We have a feeling that ATI might capture a much bigger piece of the DirectX 11 market than anyone expected due to being first to the market and shipping months before its competition. Both of these factors are very beneficial for raking in good sales numbers. While Nvidia’s mainstream cards might end up faster, they will unfortunately come a month behind the competition.
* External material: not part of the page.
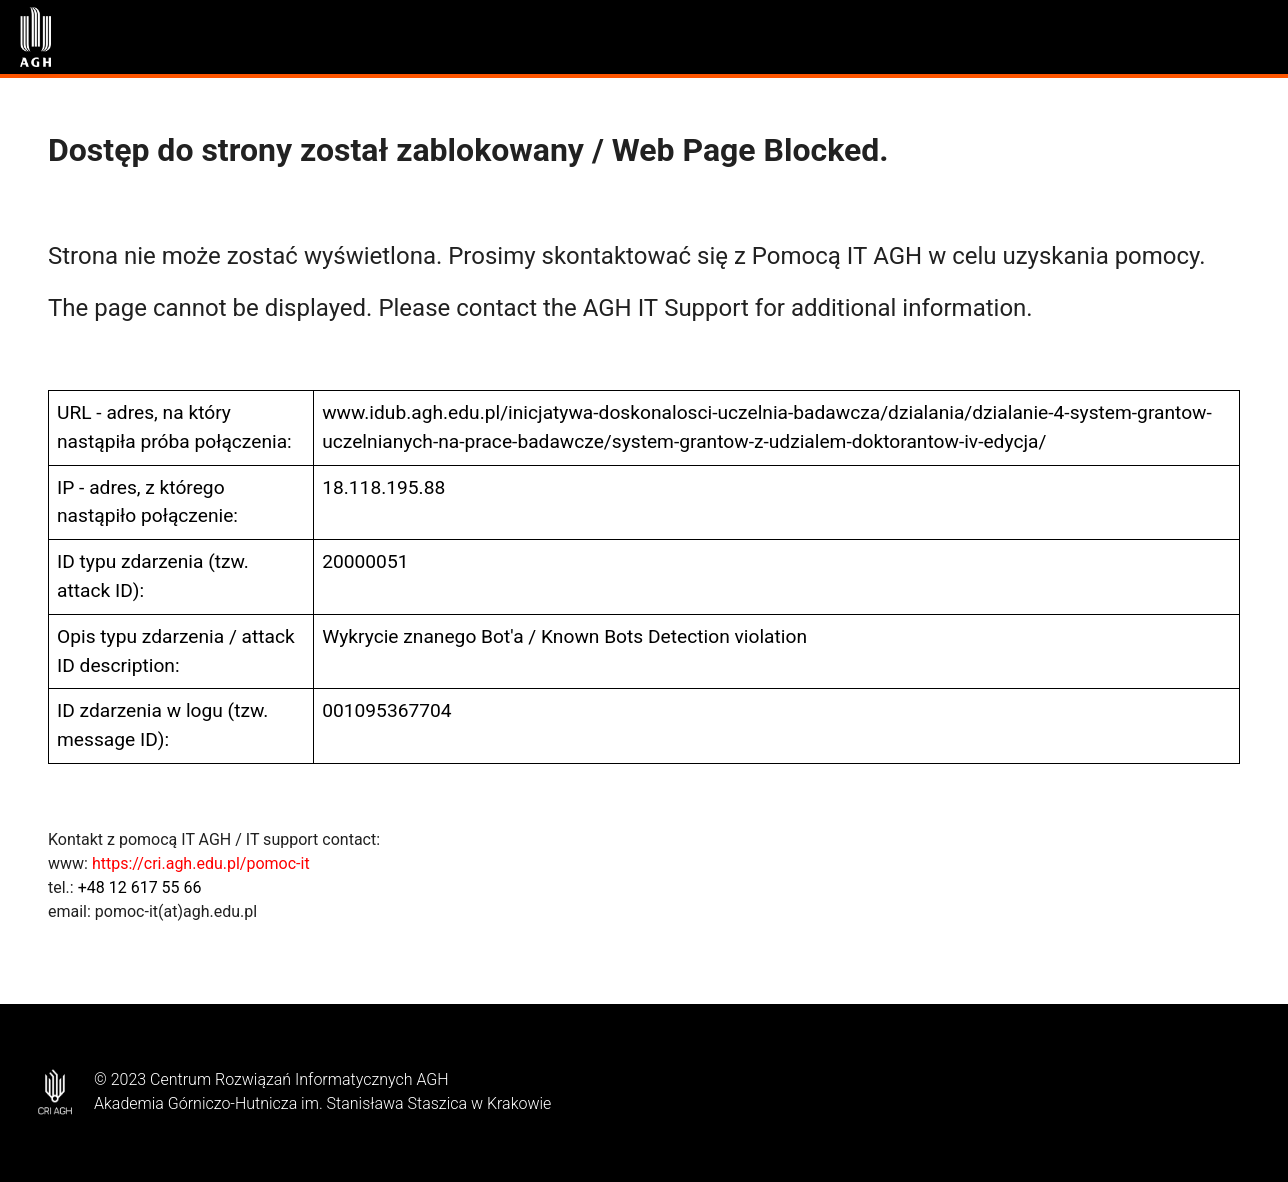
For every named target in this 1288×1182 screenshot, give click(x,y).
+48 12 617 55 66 (140, 887)
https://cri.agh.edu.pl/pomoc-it (201, 863)
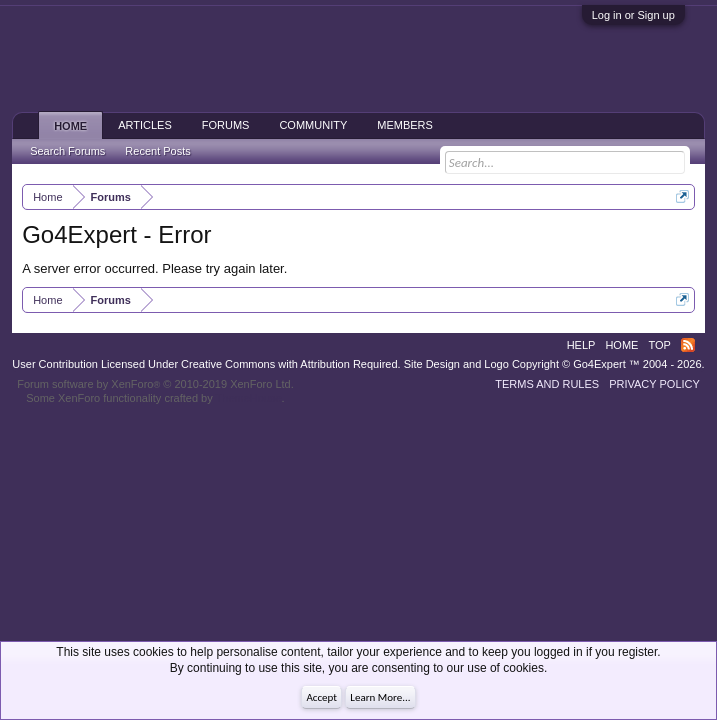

It has been pretty quiet. I'm sure they're trying to find a way to mount a surprise comeback but with yields reportedly so low I think it's more likely they'll mount an offensive based upon PhysX, 3D Vision and CUDA. Either way ATi has scored a huge victory by releasing before Win7 and by scoring a deal with Dell - if they get their 5870x2 cards out soon then it's pretty much a walk in the park for them, as they'll have enough time to work on the 5890 to coincide with Fermi.What makes me think it is a way off is I havent seen a whiff of fermi news around since the fake card debacle and that is unusual for a card that would be just around the corner
It has been pretty quiet. I'm sure they're trying to find a way to mount a surprise comeback but with yields reportedly so low I think it's more likely they'll mount an offensive based upon PhysX, 3D Vision and CUDA. Either way ATi has scored a huge victory by releasing before Win7 and by scoring a deal with Dell - if they get their 5870x2 cards out soon then it's pretty much a walk in the park for them, as they'll have enough time to work on the 5890 to coincide with Fermi.
Still, nVidia isn't one to take things lying down. I'm sure we'll see something interesting from them.